Additionally, when interpreting the study results, caution is warranted due to potential genetic heterogeneity among different races in the sample population, which could impact the outcomes. All the T1D and PCa GWAS datasets used in our study underwent rigorous ancestry correction via principal component analysis (PCA), following standard protocols for population stratification control, ensuring that population stratification was already controlled at the source of the data. Population stratification was addressed in the source GWAS through standard ancestry-adjustment procedures (e.g., principal components) and further minimized in our MR analyses using ancestry-matched instruments and LD reference panels; nevertheless, residual population structure cannot be completely excluded [20, 21]. Further ancestry-specific IV selection and LD pruning using ancestry-specific reference panels avoid the bias from allele frequency divergence between populations or stratification-related effects, allowing for a validated ancestry-specific MR analysis. Lastly, the observed ancestry-specific causal associations (significant in East Asians, null in Europeans) likely reflect a confluence of biological, environmental, and methodological factors beyond genetic ancestry alone.

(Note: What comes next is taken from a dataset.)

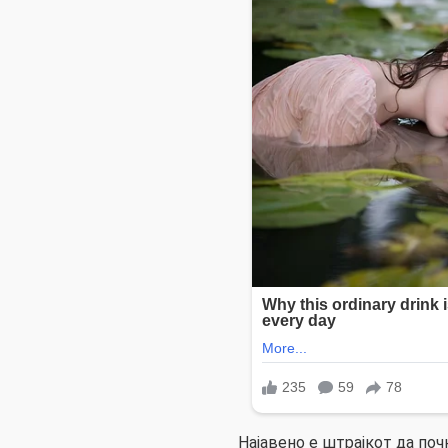
Најавено е штрајкот да почн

Mechanistically, any links between genetic liability to T1D and PCa risk remain speculative and should be considered hypothesis-generating. Our MR analyses do not test specific biological pathways; therefore, functional and clinical studies are required to confirm the association and to elucidate potential mechanisms.
In conclusion, using a consistent two-sample MR framework and currently available GWAS summary statistics, we evaluated the association between genetic liability to T1D and PCa in European and East Asian populations. The study extends existing MR evidence by evaluating more than one ancestry within a consistent analytic framework. Further in vitro and in vivo basic studies are warranted to elucidate the underlying mechanisms linking T1D to pancreatic oncogenesis, and additional clinical evidence is needed to inform future investigations into potential biological links between T1D and pancreatic cancer.